Center for Computational Toxicology & Exposure, Office of Research and Development, US Environmental Protection Agency, Durham, NC 27711, United States of America; Oak Ridge Institute for Science and Education (ORISE) Postdoctoral Fellow, Oak Ridge, TN 37831, United States of America.
Center for Computational Toxicology & Exposure, Office of Research and Development, US Environmental Protection Agency, Durham, NC 27711, United States of America.
Toxicol Appl Pharmacol. 2023 Jun 1;468:116513. doi: 10.1016/j.taap.2023.116513. Epub 2023 Apr 11.

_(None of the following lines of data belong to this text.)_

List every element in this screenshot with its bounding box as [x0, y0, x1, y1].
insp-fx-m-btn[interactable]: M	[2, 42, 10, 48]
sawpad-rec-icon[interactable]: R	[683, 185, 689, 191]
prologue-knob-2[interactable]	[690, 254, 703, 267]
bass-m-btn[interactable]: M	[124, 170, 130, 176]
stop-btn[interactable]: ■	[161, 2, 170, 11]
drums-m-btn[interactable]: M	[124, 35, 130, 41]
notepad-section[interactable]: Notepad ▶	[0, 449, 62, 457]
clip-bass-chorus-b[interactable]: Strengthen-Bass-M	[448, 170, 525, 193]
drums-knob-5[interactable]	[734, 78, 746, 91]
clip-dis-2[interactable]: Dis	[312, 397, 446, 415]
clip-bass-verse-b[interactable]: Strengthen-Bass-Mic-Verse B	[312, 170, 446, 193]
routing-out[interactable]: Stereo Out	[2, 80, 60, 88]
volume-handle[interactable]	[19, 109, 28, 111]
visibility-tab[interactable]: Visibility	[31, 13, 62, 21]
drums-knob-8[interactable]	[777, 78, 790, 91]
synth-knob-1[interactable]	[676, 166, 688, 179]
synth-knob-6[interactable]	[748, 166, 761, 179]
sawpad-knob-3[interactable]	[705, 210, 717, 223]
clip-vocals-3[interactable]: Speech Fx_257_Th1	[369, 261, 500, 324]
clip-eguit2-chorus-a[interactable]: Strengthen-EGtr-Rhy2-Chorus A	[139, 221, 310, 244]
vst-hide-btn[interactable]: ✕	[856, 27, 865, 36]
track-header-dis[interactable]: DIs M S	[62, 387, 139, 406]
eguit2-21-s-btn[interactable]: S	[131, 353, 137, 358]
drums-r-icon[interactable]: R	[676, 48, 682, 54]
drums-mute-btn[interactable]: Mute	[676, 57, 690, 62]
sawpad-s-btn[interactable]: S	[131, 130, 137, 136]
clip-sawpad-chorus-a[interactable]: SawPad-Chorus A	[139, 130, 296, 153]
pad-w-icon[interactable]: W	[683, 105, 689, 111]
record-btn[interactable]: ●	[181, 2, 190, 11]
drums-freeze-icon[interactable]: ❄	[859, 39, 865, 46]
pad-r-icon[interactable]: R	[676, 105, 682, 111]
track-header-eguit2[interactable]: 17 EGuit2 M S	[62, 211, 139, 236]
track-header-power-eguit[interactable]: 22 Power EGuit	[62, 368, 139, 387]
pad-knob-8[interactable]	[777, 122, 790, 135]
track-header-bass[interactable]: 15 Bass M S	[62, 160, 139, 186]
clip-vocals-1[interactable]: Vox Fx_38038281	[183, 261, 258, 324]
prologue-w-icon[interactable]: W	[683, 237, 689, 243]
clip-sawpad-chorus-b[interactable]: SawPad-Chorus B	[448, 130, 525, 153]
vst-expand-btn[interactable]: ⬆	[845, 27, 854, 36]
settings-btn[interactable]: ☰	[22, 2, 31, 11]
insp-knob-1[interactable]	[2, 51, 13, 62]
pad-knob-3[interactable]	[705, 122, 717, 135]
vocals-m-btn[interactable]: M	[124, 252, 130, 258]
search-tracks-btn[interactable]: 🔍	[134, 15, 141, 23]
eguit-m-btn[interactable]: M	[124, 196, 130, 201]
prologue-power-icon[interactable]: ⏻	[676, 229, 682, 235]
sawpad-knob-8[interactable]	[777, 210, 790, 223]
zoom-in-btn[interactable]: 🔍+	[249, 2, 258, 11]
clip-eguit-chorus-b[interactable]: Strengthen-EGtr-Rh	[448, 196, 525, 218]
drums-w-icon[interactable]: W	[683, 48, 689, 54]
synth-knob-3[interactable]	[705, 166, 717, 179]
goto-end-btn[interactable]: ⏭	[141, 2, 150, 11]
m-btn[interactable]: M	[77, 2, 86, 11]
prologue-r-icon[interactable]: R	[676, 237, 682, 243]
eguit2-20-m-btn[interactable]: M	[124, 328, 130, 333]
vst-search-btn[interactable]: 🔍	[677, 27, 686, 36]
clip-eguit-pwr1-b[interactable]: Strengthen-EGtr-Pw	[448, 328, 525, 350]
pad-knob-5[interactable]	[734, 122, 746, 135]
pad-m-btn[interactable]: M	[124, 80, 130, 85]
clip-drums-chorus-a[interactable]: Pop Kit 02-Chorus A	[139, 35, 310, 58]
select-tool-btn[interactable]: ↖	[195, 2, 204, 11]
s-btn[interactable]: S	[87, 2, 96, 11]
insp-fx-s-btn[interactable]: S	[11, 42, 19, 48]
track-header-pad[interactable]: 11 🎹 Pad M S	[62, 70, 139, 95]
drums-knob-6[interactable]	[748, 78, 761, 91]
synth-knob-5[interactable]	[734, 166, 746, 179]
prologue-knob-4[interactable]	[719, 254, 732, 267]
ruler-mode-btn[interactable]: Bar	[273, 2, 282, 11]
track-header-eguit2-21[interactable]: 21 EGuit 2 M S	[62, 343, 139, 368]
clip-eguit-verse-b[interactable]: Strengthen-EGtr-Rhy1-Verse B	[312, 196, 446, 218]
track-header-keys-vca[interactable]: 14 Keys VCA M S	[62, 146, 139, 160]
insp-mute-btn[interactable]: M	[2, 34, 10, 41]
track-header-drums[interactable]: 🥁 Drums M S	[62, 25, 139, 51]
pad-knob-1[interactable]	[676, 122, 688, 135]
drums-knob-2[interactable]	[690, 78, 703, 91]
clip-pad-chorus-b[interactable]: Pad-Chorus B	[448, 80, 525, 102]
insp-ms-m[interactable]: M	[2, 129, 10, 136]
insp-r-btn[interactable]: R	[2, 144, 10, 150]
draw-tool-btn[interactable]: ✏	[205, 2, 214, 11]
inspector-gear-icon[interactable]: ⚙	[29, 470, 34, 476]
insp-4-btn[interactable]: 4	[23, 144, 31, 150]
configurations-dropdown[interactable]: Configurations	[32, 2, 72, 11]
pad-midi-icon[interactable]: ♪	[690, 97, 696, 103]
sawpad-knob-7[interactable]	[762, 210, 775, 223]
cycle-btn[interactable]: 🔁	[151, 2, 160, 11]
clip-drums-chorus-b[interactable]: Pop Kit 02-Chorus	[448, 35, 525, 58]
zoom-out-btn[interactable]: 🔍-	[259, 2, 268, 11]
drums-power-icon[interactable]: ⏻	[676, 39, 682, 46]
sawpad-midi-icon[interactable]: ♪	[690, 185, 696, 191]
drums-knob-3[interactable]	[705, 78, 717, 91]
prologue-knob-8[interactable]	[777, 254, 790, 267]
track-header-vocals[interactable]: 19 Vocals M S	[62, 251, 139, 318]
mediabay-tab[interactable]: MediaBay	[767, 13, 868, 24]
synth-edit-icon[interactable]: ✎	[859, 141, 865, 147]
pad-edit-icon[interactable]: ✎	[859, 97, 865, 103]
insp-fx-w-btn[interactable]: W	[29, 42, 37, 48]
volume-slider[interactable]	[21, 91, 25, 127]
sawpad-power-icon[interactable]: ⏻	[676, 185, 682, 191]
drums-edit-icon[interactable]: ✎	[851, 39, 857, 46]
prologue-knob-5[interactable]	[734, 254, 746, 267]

'Cell Painting' is an imaging-based high-throughput phenotypic profiling (HTPP) method in which cultured cells are fluorescently labeled to visualize subcellular structures (i.e., nucleus, nucleoli, endoplasmic reticulum, cytoskeleton, Golgi apparatus / plasma membrane and mitochondria) and to quantify morphological changes in response to chemicals or other perturbagens. HTPP is a high-throughput and cost-effective bioactivity screening method that detects effects associated with many different molecular mechanisms in an untargeted manner, enabling rapid in vitro hazard assessment for thousands of chemicals. Here, 1201 chemicals from the ToxCast library were screened in concentration-response up to ∼100 μM in human U-2 OS cells using HTPP. A phenotype altering concentration (PAC) was estimated for chemicals active in the tested range. PACs tended to be higher than lower bound potency values estimated from a broad collection of targeted high-throughput assays, but lower than the threshold for cytotoxicity. In vitro to in vivo extrapolation (IVIVE) was used to estimate administered equivalent doses (AEDs) based on PACs for comparison to human exposure predictions. AEDs for 18/412 chemicals overlapped with predicted human exposures. Phenotypic profile information was also leveraged to identify putative mechanisms of action and group chemicals. Of 58 known nuclear receptor modulators, only glucocorticoids and retinoids produced characteristic profiles; and both receptor types are expressed in U-2 OS cells. Thirteen chemicals with profile similarity to glucocorticoids were tested in a secondary screen and one chemical, pyrene, was confirmed by an orthogonal gene expression assay as a novel putative GR modulating chemical. Most active chemicals demonstrated profiles not associated with a known mechanism-of-action. However, many structurally related chemicals produced similar profiles, with exceptions such as diniconazole, whose profile differed from other active conazoles. Overall, the present study demonstrates how HTPP can be applied in screening-level chemical assessments through a series of examples and brief case studies.
“细胞染色”是一种基于成像的高通量表型分析(HTPP)方法,其中培养细胞被荧光标记,以可视化亚细胞结构(即核、核仁、内质网、细胞骨架、高尔基体/质膜和线粒体),并定量测量化学物质或其他干扰物引起的形态变化。HTPP 是一种高通量、具有成本效益的生物活性筛选方法,可非靶向地检测与许多不同分子机制相关的效应,从而能够快速进行体外危害评估数以千计的化学品。在这里,使用 HTPP 在人类 U-2 OS 细胞中以浓度反应的方式筛选了 ToxCast 文库中的 1201 种化学物质,最高可达约 100μM。对于在测试范围内有效的化学物质,估计了表型改变浓度 (PAC)。PAC 往往高于从广泛的靶向高通量测定中估计的下限效力值,但低于细胞毒性阈值。体外到体内外推(IVIVE)用于根据 PAC 估计基于 PAC 的给药等效剂量 (AED),以与人类暴露预测进行比较。18/412 种化学物质的 AED 与预测的人类暴露重叠。还利用表型谱信息来识别潜在的作用机制和分组化学物质。在 58 种已知的核受体调节剂中,只有糖皮质激素和视黄酸产生特征谱;而这两种受体类型都在 U-2 OS 细胞中表达。在二次筛选中测试了 13 种与糖皮质激素谱相似的化学物质,其中一种化学物质芘被正交基因表达测定确认为新型潜在的 GR 调节化学物质。大多数活性化学物质表现出与已知作用机制无关的特征谱。然而,许多结构相关的化学物质产生了相似的谱,例外情况如烯菌唑,其谱与其他活性唑类不同。总的来说,本研究通过一系列示例和简要案例研究展示了如何在筛选水平的化学评估中应用 HTPP。